Alors pourquoi l'Espagne – avec l'Italie, dont la dette est plus élevée mais les déficits plus faibles – est-elle si menacée ? La réponse est que ces pays sont confrontés ce qui ressemble fort à une panique bancaire, sauf que la panique concerne leurs gouvernements plutôt que, ou plus précisément autant que, leurs institutions financières.

Voilà comment fonctionne une telle panique : les investisseurs, pour une raison ou pour une autre, craignent qu'un pays ne se retrouve en défaut de paiement de sa dette. Cela les rend peu disposés à acheter les obligations de ce pays, ou du moins tant que ce pays ne leur offre pas un taux d'intérêt très élevé.

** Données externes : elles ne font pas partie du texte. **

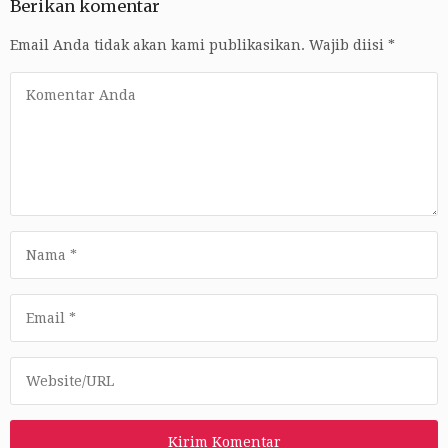
Berikan komentar
Email Anda tidak akan kami publikasikan.
Wajib diisi
*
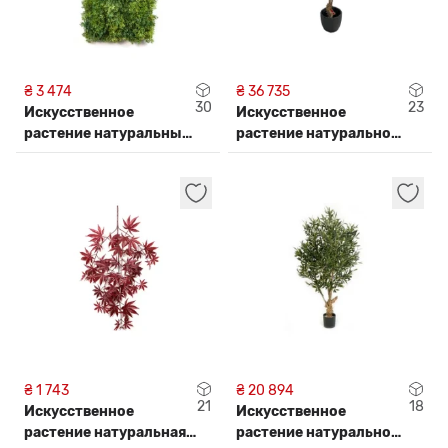
₴ 3 474
₴ 36 735
30
23
Искусственное
Искусственное
растение натуральный
растение натуральное
МОХ 5961FR
оливкове дерево
28206N
₴ 1 743
₴ 20 894
21
18
Искусственное
Искусственное
растение натуральная
растение натуральное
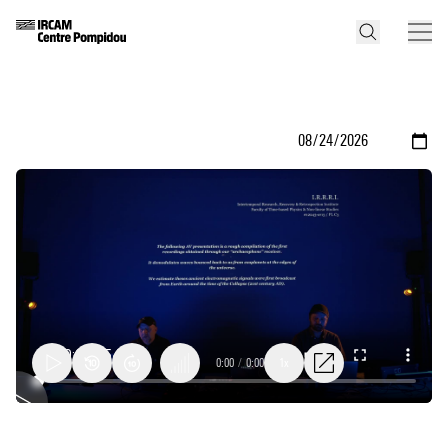
0:00
/
0:00
1x
Ircam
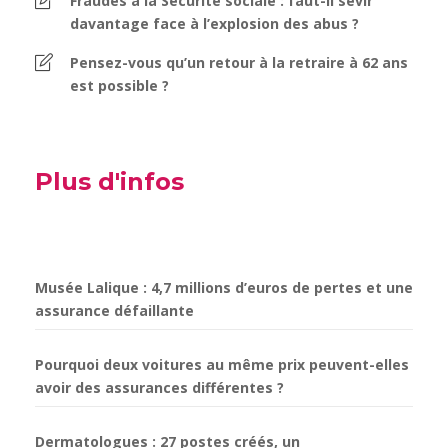
Fraudes à la Sécurité sociale : faut-il sévir
davantage face à l’explosion des abus ?
Pensez-vous qu’un retour à la retraire à 62 ans
est possible ?
Plus d'infos
Musée Lalique : 4,7 millions d’euros de pertes et une
assurance défaillante
Pourquoi deux voitures au même prix peuvent-elles
avoir des assurances différentes ?
Dermatologues : 27 postes créés, un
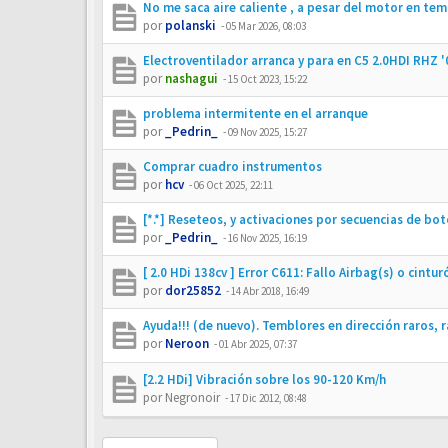
No me saca aire caliente , a pesar del motor en te
por
polanski
-
05 Mar 2026, 08:03
Electroventilador arranca y para en C5 2.0HDI RHZ '
por
nashagui
-
15 Oct 2023, 15:22
problema intermitente en el arranque
por
_Pedrin_
-
09 Nov 2025, 15:27
Comprar cuadro instrumentos
por
hcv
-
06 Oct 2025, 22:11
[*.*] Reseteos, y activaciones por secuencias de bot
por
_Pedrin_
-
16 Nov 2025, 16:19
[ 2.0 HDi 138cv ] Error C611: Fallo Airbag(s) o cintu
por
dor25852
-
14 Abr 2018, 16:49
Ayuda!!! (de nuevo). Temblores en dirección raros, ra
por
Neroon
-
01 Abr 2025, 07:37
[2.2 HDi] Vibración sobre los 90-120 Km/h
por
Negronoir
-
17 Dic 2012, 08:48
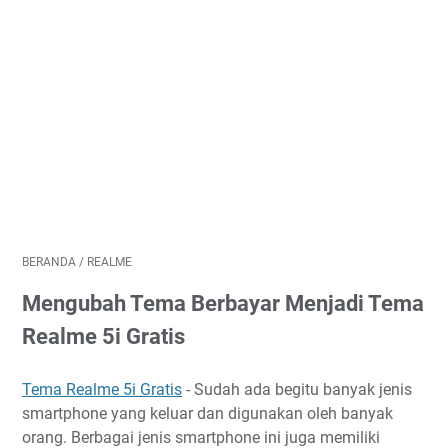
BERANDA
/
REALME
Mengubah Tema Berbayar Menjadi Tema
Realme 5i Gratis
Tema Realme 5i Gratis
- Sudah ada begitu banyak jenis
smartphone yang keluar dan digunakan oleh banyak
orang. Berbagai jenis smartphone ini juga memiliki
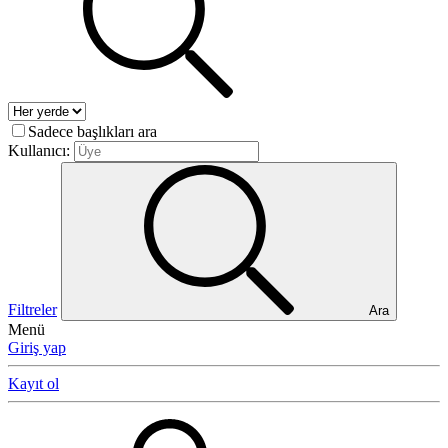
Sadece başlıkları ara
Kullanıcı:
Filtreler
Ara
Menü
Giriş yap
Kayıt ol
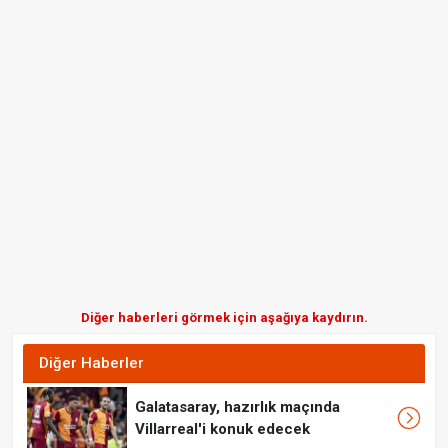
Diğer haberleri görmek için aşağıya kaydırın.
Diğer Haberler
Galatasaray, hazırlık maçında
Villarreal'i konuk edecek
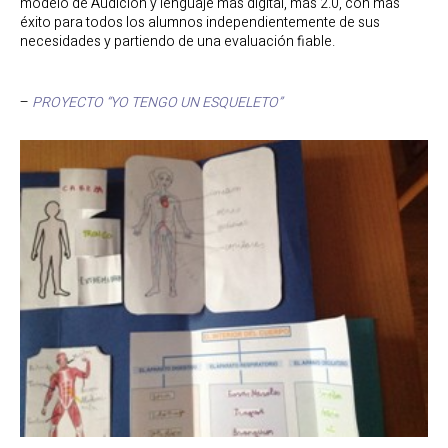
modelo de Audición y lenguaje más digital, más 2.0, con más
éxito para todos los alumnos independientemente de sus
necesidades y partiendo de una evaluación fiable.
–
PROYECTO “YO TENGO UN ESQUELETO”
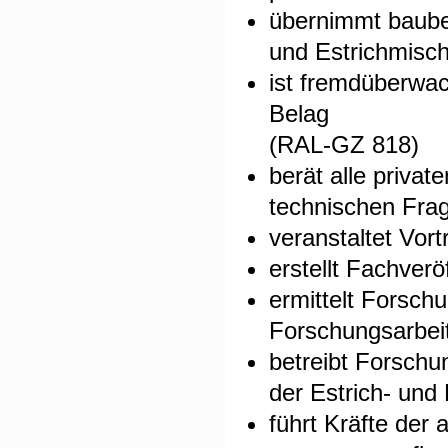
übernimmt baube
und Estrichmisc
ist fremdüberwac
Belag
(RAL-GZ 818)
berät alle privat
technischen Fra
veranstaltet Vor
erstellt Fachverö
ermittelt Forsch
Forschungsarbeit
betreibt Forschu
der Estrich- und
führt Kräfte der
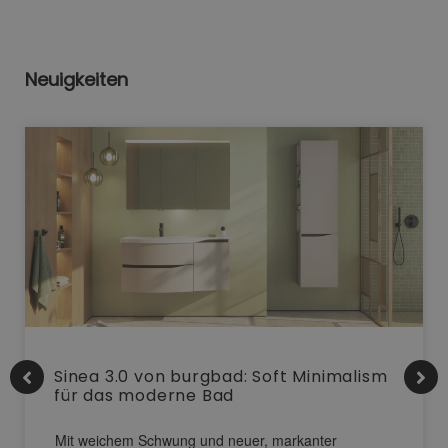
Neuigkeiten
Sinea 3.0 von burgbad: Soft Minimalism
für das moderne Bad
Mit weichem Schwung und neuer, markanter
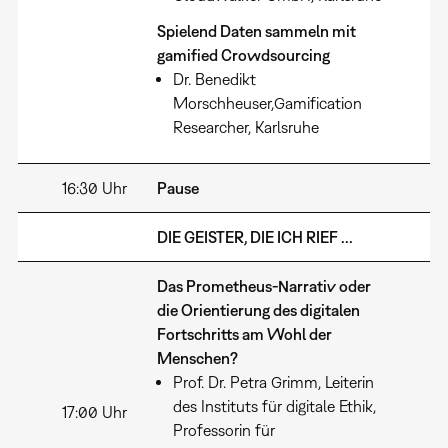
Spielend Daten sammeln mit
gamified Crowdsourcing
Dr. Benedikt
Morschheuser,Gamification
Researcher, Karlsruhe
16:30 Uhr
Pause
DIE GEISTER, DIE ICH RIEF ...
Das Prometheus-Narrativ oder
die Orientierung des digitalen
Fortschritts am Wohl der
Menschen?
Prof. Dr. Petra Grimm, Leiterin
des Instituts für digitale Ethik,
17:00 Uhr
Professorin für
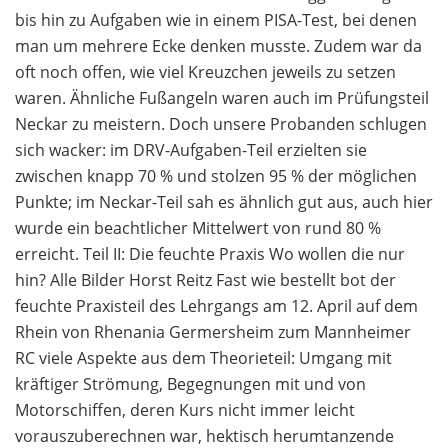
bis hin zu Aufgaben wie in einem PISA-Test, bei denen
man um mehrere Ecke denken musste. Zudem war da
oft noch offen, wie viel Kreuzchen jeweils zu setzen
waren. Ähnliche Fußangeln waren auch im Prüfungsteil
Neckar zu meistern. Doch unsere Probanden schlugen
sich wacker: im DRV-Aufgaben-Teil erzielten sie
zwischen knapp 70 % und stolzen 95 % der möglichen
Punkte; im Neckar-Teil sah es ähnlich gut aus, auch hier
wurde ein beachtlicher Mittelwert von rund 80 %
erreicht. Teil II: Die feuchte Praxis Wo wollen die nur
hin? Alle Bilder Horst Reitz Fast wie bestellt bot der
feuchte Praxisteil des Lehrgangs am 12. April auf dem
Rhein von Rhenania Germersheim zum Mannheimer
RC viele Aspekte aus dem Theorieteil: Umgang mit
kräftiger Strömung, Begegnungen mit und von
Motorschiffen, deren Kurs nicht immer leicht
vorauszuberechnen war, hektisch herumtanzende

Et le fait que ce pays doive proposer sa dette à des taux d'intérêt élevés empire ses perspectives budgétaires, ce qui rend le défaut plus probable, de sorte que la crise de confiance devient une prophétie qui se réalise d'elle-même. Et ce faisant, elle devient une crise bancaire par la même occasion, vu que les banques du pays investissent généralement lourdement dans la dette publique.

Maintenant, un pays ayant sa propre monnaie, comme la Grande-Bretagne, peut court-circuiter ce processus : si nécessaire, la Banque d'Angleterre peut intervenir pour acheter une dette publique avec de l'argent nouvellement créé. Cela peut entraîner une inflation (bien que même cela soit peu probable quand l'économie est en berne), mais l'inflation représente une menace bien plus faible pour les investisseurs qu'un défaut de paiement pur et simple. Néanmoins, l'Espagne et l'Italie ont adopté l'euro, et n'ont plus leur propre monnaie. Par conséquent, la menace d'une crise auto-réalisatrice est tout à fait réelle – et les taux d'intérêt sur les dettes espagnole et italienne sont deux fois plus importants que les taux d'intérêt sur la dette britannique.

Ce qui nous ramène à l'impeccable BCE.

Ce que M. Trichet et ses collègues devraient être en train de faire est d'acheter les dettes espagnole et italienne – c'est-à-dire, ils devraient être en train de faire ce que ces pays feraient eux-mêmes s'ils avaient encore leurs propres monnaies. En fait, c'est exactement ce que la BCE avait commencé à faire il y a quelques semaines, entraînant un répit temporaire pour ces pays. Mais la BCE a immédiatement été confrontée à une sévère pression de la part des moralisateurs, qui détestent l'idée de laisser des pays s'en tirer à bon compte avec leurs soi-disant péchés budgétaires. Et l'idée que les moralisateurs vont bloquer tout nouveau sauvetage a ravivé la panique des marchés.

À ce problème s'ajoute l'obsession de la BCE de maintenir ses résultats « impeccables » en matière de stabilité des prix : à une époque où l'Europe a désespérément besoin d'une reprise solide, et où une inflation modeste serait vraiment utile, la banque a au contraire durci sa politique monétaire, en essayant de parer des risques d'inflation qui n'existent que dans son imagination.
Et maintenant la situation devient critique. On ne parle pas ici d'une crise qui se déroulera dans un an ou deux : ce pourrait être une question de jours avant que cette chose ne se produise. Et si c'est le cas, le monde entier en souffrira.

Alors la BCE va-t-elle faire ce qui doit être fait, c'est-à-dire prêter librement et baisser les taux ? Ou bien les dirigeants européens vont-ils continuer à vouloir punir les débiteurs pour s'en sortir ? Le monde entier retient son souffle.